Leave out every picture and set down, exactly, the lines below from the one holding "etta con l’Adventure Host;" up to and including the one holding "ticaret markalarına geniş bir kitleye ulaşma".
= = = =
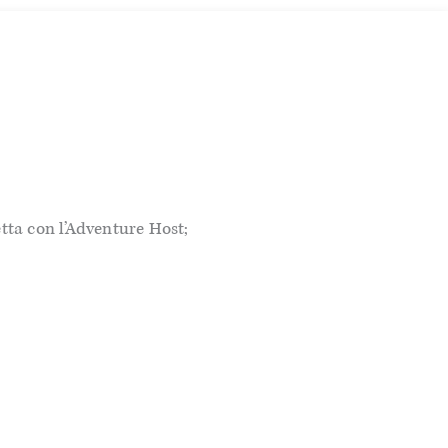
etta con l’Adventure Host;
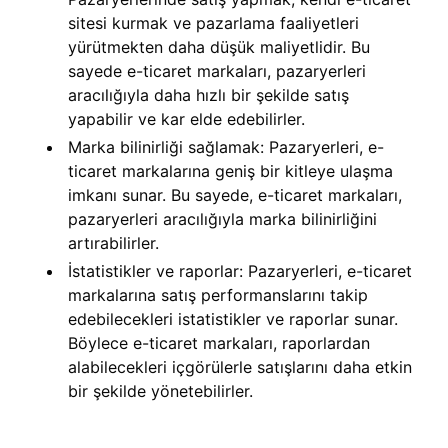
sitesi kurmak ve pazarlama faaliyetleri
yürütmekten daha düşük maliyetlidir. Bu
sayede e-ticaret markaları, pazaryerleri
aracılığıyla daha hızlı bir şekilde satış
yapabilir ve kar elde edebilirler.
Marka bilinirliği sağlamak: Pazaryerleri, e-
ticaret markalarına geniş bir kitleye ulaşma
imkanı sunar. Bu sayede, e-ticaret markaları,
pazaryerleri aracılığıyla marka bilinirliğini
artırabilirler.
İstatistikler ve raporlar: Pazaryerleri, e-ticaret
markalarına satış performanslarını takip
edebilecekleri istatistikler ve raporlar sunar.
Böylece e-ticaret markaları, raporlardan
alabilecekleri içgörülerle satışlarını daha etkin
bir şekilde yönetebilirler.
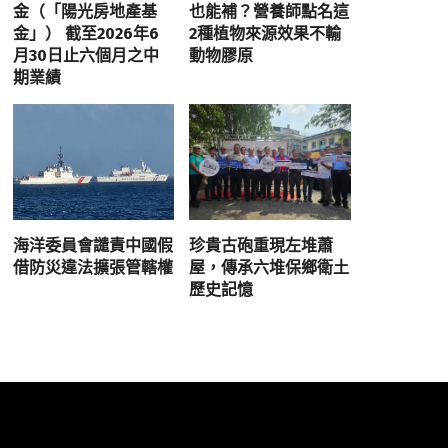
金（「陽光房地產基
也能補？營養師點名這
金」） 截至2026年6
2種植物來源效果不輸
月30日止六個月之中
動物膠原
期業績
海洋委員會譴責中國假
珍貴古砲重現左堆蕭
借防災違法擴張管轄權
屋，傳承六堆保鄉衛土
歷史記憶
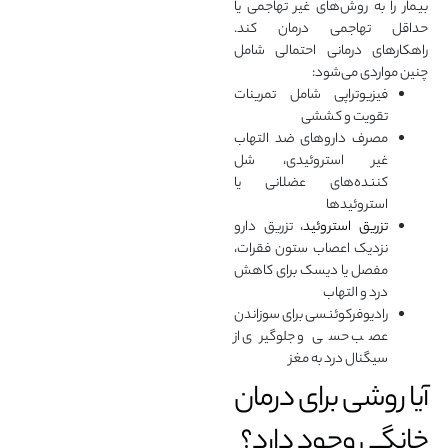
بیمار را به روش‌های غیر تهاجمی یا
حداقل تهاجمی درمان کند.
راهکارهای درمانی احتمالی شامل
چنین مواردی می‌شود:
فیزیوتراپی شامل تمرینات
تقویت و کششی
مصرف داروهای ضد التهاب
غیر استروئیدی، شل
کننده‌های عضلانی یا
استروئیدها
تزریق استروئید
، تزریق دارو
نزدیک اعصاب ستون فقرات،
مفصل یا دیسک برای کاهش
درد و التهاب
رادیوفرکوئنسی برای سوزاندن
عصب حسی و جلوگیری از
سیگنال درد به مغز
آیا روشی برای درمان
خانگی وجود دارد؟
= = = =
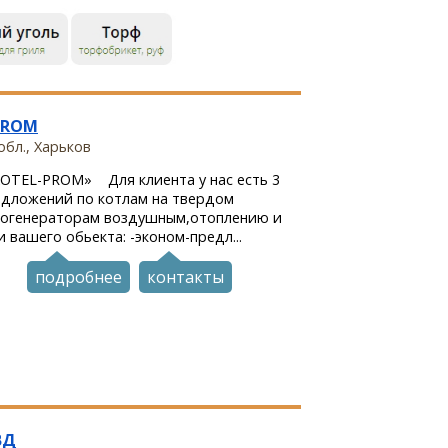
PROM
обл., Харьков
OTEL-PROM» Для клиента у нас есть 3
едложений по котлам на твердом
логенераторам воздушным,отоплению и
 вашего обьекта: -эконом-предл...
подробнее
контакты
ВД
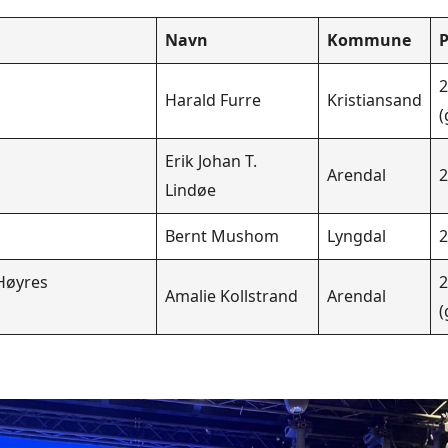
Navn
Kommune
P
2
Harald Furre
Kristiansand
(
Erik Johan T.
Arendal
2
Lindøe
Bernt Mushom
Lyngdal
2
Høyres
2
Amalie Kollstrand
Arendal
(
= = = =
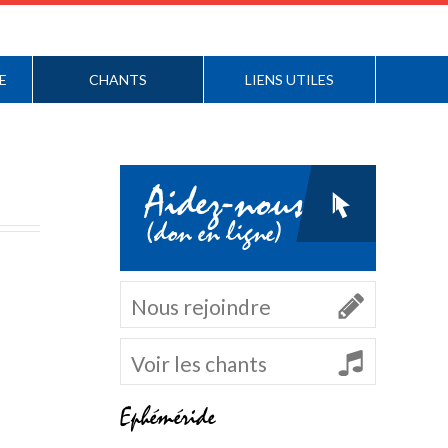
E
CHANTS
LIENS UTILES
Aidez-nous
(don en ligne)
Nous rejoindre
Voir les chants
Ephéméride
= = = =
■ Exercise solution
etta con l’Adventure Host;
sitesi kurmak ve pazarlama faaliyetleri
yürütmekten daha düşük maliyetlidir. Bu
sayede e-ticaret markaları, pazaryerleri
aracılığıyla daha hızlı bir şekilde satış
yapabilir ve kar elde edebilirler.
Marka bilinirliği sağlamak: Pazaryerleri, e-
ticaret markalarına geniş bir kitleye ulaşma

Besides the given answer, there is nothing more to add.